Exercise goal
Once you reach the line with "Лило и Стич" below, copy each line exactly, stopping after the line with "Ver producto", and skip any pictures.

[Extracted page text data]
*** Block opens ***
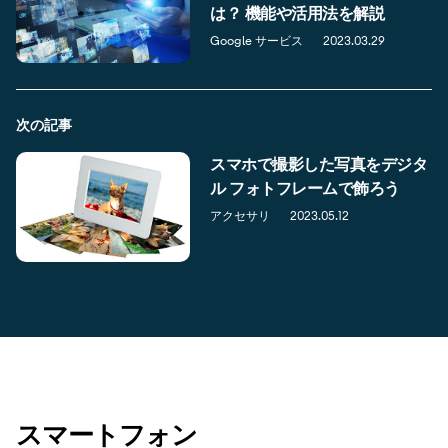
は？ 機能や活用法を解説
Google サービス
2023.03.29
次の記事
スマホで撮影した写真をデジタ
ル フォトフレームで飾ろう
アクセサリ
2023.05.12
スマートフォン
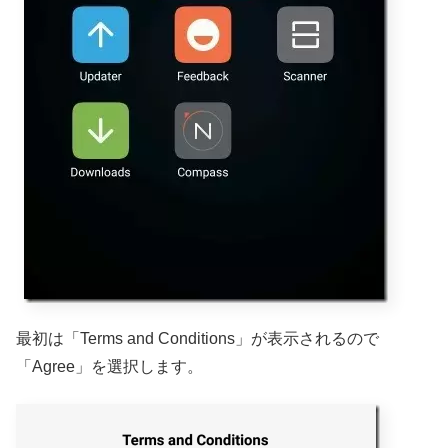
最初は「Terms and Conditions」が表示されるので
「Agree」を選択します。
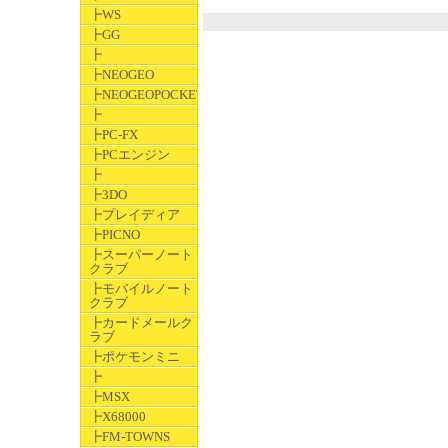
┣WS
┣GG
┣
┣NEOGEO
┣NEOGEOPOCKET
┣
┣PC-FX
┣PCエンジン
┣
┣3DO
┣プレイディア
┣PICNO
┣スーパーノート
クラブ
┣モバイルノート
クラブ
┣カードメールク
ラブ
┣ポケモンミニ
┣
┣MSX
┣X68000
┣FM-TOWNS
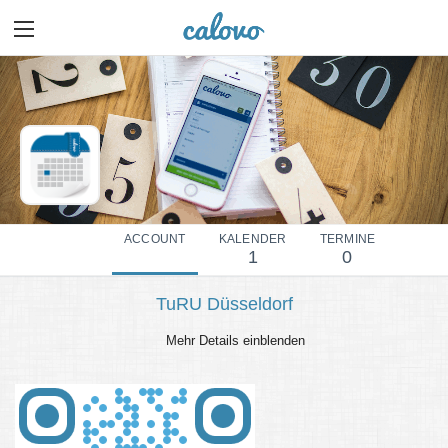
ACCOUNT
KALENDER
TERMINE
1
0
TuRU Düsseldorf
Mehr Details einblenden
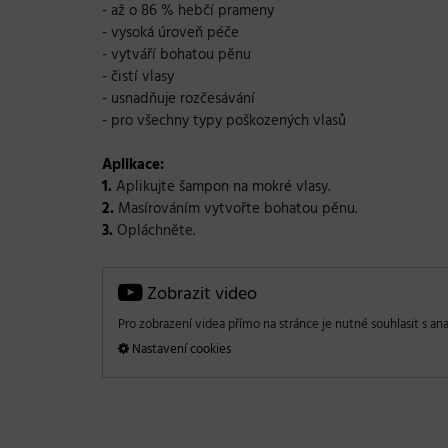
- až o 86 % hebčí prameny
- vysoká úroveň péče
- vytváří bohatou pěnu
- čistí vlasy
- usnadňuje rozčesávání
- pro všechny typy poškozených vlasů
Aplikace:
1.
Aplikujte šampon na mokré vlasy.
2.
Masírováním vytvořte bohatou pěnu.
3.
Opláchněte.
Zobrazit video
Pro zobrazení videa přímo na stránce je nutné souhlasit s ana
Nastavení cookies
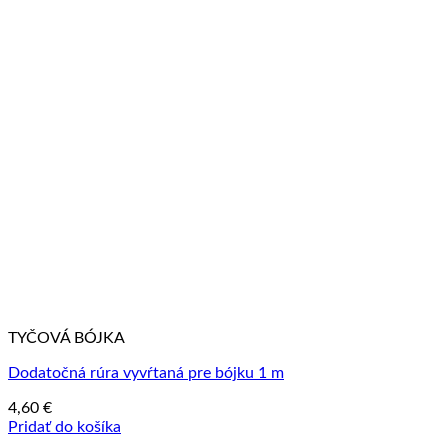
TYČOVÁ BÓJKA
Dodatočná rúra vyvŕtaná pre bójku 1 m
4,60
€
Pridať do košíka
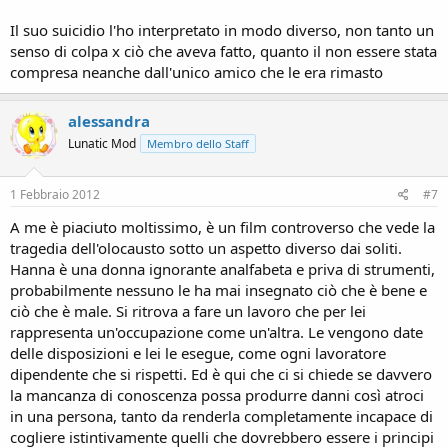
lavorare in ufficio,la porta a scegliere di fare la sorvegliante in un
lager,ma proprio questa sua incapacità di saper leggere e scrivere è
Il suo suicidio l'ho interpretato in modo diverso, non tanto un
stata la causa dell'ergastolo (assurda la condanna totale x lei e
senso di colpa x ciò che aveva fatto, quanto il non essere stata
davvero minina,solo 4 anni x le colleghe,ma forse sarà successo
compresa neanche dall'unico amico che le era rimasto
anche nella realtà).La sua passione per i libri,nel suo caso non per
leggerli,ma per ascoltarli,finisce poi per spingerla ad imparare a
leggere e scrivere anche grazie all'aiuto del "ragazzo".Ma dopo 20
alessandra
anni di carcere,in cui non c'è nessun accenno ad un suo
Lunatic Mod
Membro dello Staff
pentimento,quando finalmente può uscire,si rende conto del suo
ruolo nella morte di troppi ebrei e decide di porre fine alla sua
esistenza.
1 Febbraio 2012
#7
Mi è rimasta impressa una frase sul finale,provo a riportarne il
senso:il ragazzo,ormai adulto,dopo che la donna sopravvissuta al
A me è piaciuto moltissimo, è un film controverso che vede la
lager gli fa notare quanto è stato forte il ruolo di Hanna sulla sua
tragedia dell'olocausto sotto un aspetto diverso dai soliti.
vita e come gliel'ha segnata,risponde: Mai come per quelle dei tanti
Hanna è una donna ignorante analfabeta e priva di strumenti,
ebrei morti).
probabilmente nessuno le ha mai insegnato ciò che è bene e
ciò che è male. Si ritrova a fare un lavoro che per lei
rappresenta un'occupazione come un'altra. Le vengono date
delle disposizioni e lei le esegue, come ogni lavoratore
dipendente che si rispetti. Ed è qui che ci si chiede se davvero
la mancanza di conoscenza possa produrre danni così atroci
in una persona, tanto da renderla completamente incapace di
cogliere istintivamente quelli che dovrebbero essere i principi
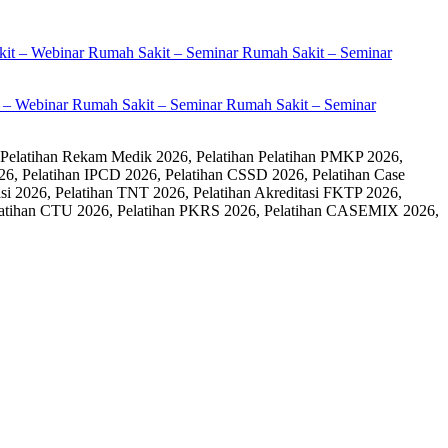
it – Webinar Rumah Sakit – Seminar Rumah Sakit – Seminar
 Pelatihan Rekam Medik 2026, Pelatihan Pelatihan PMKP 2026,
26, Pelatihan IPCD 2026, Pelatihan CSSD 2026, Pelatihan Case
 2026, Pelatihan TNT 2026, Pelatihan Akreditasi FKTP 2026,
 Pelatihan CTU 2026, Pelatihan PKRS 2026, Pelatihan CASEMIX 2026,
*** Block closes ***
*** Block opens ***
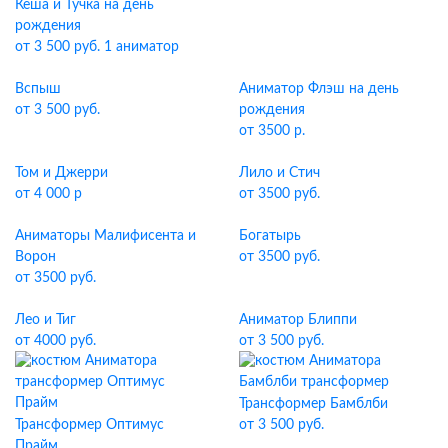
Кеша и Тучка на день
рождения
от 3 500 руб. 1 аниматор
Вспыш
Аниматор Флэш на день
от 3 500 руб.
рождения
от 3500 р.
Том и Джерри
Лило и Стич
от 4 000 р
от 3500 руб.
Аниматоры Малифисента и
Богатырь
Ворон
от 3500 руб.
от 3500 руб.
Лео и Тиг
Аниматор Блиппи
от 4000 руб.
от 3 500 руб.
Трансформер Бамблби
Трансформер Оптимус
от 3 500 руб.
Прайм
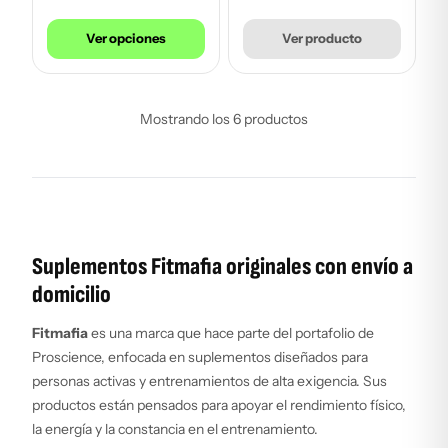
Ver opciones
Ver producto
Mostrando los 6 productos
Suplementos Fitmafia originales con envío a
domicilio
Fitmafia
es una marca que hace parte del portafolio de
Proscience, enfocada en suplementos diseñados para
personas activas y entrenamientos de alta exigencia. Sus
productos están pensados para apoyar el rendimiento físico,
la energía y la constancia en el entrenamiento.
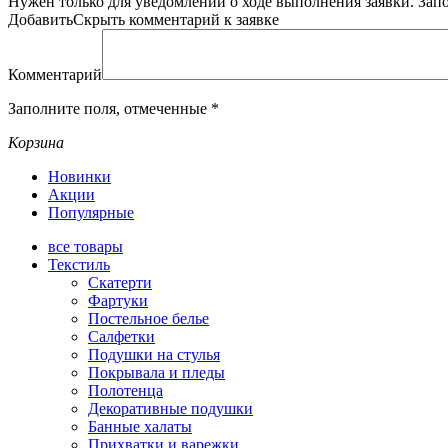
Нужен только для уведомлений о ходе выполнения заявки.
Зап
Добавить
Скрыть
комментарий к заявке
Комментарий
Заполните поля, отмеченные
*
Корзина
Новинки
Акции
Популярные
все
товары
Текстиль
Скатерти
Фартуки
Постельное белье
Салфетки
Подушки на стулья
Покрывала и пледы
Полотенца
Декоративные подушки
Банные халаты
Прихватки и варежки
*** Block closes ***
*** Block opens ***
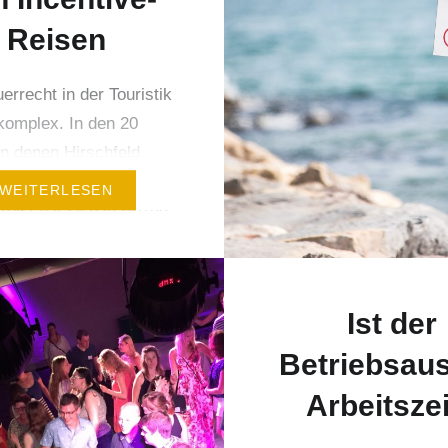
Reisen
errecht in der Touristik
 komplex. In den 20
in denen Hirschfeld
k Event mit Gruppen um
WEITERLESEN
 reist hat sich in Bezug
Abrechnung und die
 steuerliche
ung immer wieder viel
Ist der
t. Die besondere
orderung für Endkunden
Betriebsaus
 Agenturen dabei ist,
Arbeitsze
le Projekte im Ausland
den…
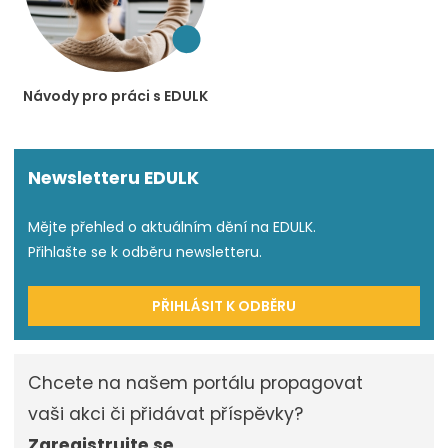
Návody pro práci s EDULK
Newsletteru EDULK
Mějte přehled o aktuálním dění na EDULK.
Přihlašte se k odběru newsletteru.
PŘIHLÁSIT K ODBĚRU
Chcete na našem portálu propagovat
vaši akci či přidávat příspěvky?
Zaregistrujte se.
*** Block closes ***
Answer to this problem
Лило и Стич
от 4 000 р
от 3500 руб.
Аниматоры Малифисента и
Богатырь
Ворон
от 3500 руб.
от 3500 руб.
Лео и Тиг
Аниматор Блиппи
от 4000 руб.
от 3 500 руб.
Трансформер Бамблби
Трансформер Оптимус
от 3 500 руб.
Прайм
Ver opciones
Ver producto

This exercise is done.